TASK DIRECTIONS –
Which lines below contain "redistribute"? Pull them out.

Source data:
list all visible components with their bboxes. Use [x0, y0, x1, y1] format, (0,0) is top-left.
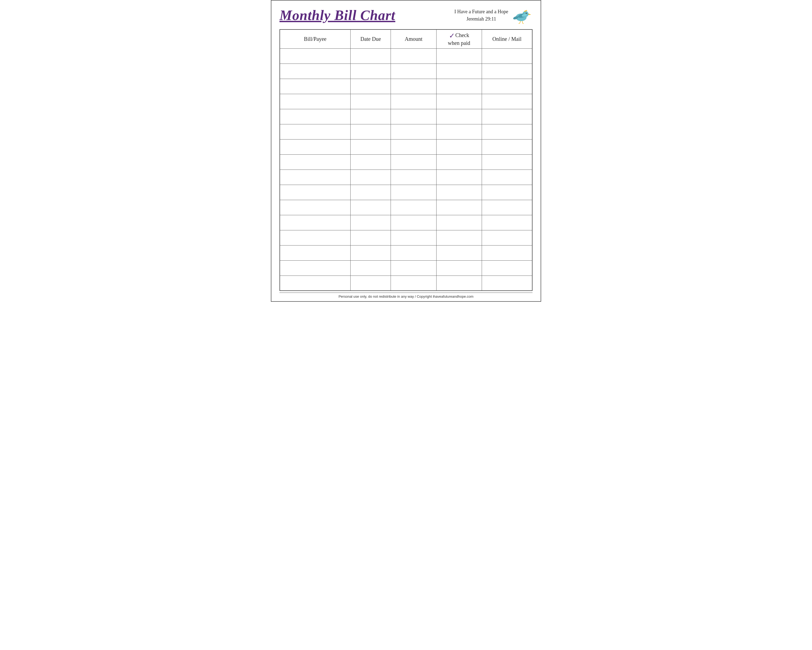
- table-cell: [436, 48, 482, 64]
- checkmark-icon: ✓: [449, 32, 455, 40]
- table-cell: [280, 215, 351, 230]
- col-header-check: ✓Checkwhen paid: [436, 29, 482, 48]
- table-cell: [436, 215, 482, 230]
- table-cell: [436, 124, 482, 139]
- table-cell: [391, 185, 436, 200]
- table-row: [280, 170, 532, 185]
- table-cell: [391, 64, 436, 79]
- table-cell: [280, 64, 351, 79]
- table-cell: [351, 109, 391, 124]
- col-header-online: Online / Mail: [482, 29, 532, 48]
- svg-line-11: [519, 21, 520, 23]
- table-cell: [280, 170, 351, 185]
- table-cell: [436, 109, 482, 124]
- table-cell: [280, 94, 351, 109]
- table-cell: [351, 245, 391, 260]
- table-row: [280, 109, 532, 124]
- table-cell: [351, 64, 391, 79]
- tagline-line2: Jeremiah 29:11: [467, 16, 496, 21]
- table-row: [280, 245, 532, 260]
- table-cell: [351, 170, 391, 185]
- table-cell: [482, 200, 532, 215]
- table-cell: [280, 230, 351, 245]
- table-cell: [351, 139, 391, 154]
- footer: Personal use only, do not redistribute i…: [279, 292, 533, 298]
- table-cell: [391, 48, 436, 64]
- table-cell: [436, 260, 482, 275]
- table-cell: [280, 48, 351, 64]
- table-cell: [280, 260, 351, 275]
- table-cell: [391, 139, 436, 154]
- table-cell: [351, 200, 391, 215]
- table-cell: [351, 215, 391, 230]
- table-row: [280, 215, 532, 230]
- table-row: [280, 79, 532, 94]
- table-cell: [436, 154, 482, 170]
- table-cell: [280, 200, 351, 215]
- table-header-row: Bill/Payee Date Due Amount ✓Checkwhen pa…: [280, 29, 532, 48]
- table-cell: [436, 94, 482, 109]
- table-cell: [351, 275, 391, 291]
- page-container: Monthly Bill Chart I Have a Future and a…: [271, 0, 541, 302]
- table-row: [280, 185, 532, 200]
- svg-line-12: [522, 21, 523, 23]
- table-cell: [482, 154, 532, 170]
- tagline-text: I Have a Future and a Hope Jeremiah 29:1…: [454, 8, 508, 23]
- table-cell: [482, 124, 532, 139]
- table-cell: [351, 79, 391, 94]
- svg-point-10: [526, 10, 527, 11]
- table-cell: [391, 124, 436, 139]
- table-cell: [280, 79, 351, 94]
- table-cell: [482, 48, 532, 64]
- table-cell: [482, 245, 532, 260]
- table-cell: [391, 215, 436, 230]
- table-cell: [482, 64, 532, 79]
- table-cell: [436, 185, 482, 200]
- table-row: [280, 64, 532, 79]
- table-cell: [436, 139, 482, 154]
- table-cell: [436, 245, 482, 260]
- table-cell: [436, 79, 482, 94]
- table-cell: [280, 275, 351, 291]
- table-cell: [482, 109, 532, 124]
- table-cell: [482, 94, 532, 109]
- col-header-date: Date Due: [351, 29, 391, 48]
- page-title: Monthly Bill Chart: [279, 8, 454, 23]
- table-cell: [391, 245, 436, 260]
- table-cell: [351, 154, 391, 170]
- table-cell: [280, 139, 351, 154]
- table-cell: [280, 109, 351, 124]
- table-cell: [391, 154, 436, 170]
- table-cell: [391, 170, 436, 185]
- table-cell: [351, 48, 391, 64]
- table-cell: [280, 124, 351, 139]
- bird-icon: [511, 6, 533, 25]
- table-cell: [436, 200, 482, 215]
- table-row: [280, 124, 532, 139]
- table-cell: [436, 64, 482, 79]
- table-cell: [391, 109, 436, 124]
- title-block: Monthly Bill Chart: [279, 8, 454, 23]
- table-cell: [351, 94, 391, 109]
- table-row: [280, 260, 532, 275]
- table-cell: [436, 275, 482, 291]
- tagline-line1: I Have a Future and a Hope: [454, 9, 508, 14]
- bird-illustration: [511, 6, 533, 25]
- table-cell: [482, 185, 532, 200]
- table-cell: [391, 275, 436, 291]
- table-cell: [391, 79, 436, 94]
- table-body: [280, 48, 532, 291]
- footer-text: Personal use only, do not redistribute i…: [339, 294, 473, 298]
- table-row: [280, 200, 532, 215]
- table-cell: [482, 139, 532, 154]
- col-header-payee: Bill/Payee: [280, 29, 351, 48]
- table-cell: [280, 185, 351, 200]
- table-cell: [280, 245, 351, 260]
- table-cell: [482, 170, 532, 185]
- table-row: [280, 275, 532, 291]
- col-header-amount: Amount: [391, 29, 436, 48]
- tagline-block: I Have a Future and a Hope Jeremiah 29:1…: [454, 6, 533, 25]
- table-cell: [391, 230, 436, 245]
- table-cell: [351, 260, 391, 275]
- table-cell: [436, 170, 482, 185]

PROBLEM SOLUTION –
- footer: Personal use only, do not redistribute i…: [279, 292, 533, 298]
- footer-text: Personal use only, do not redistribute i…: [339, 294, 473, 298]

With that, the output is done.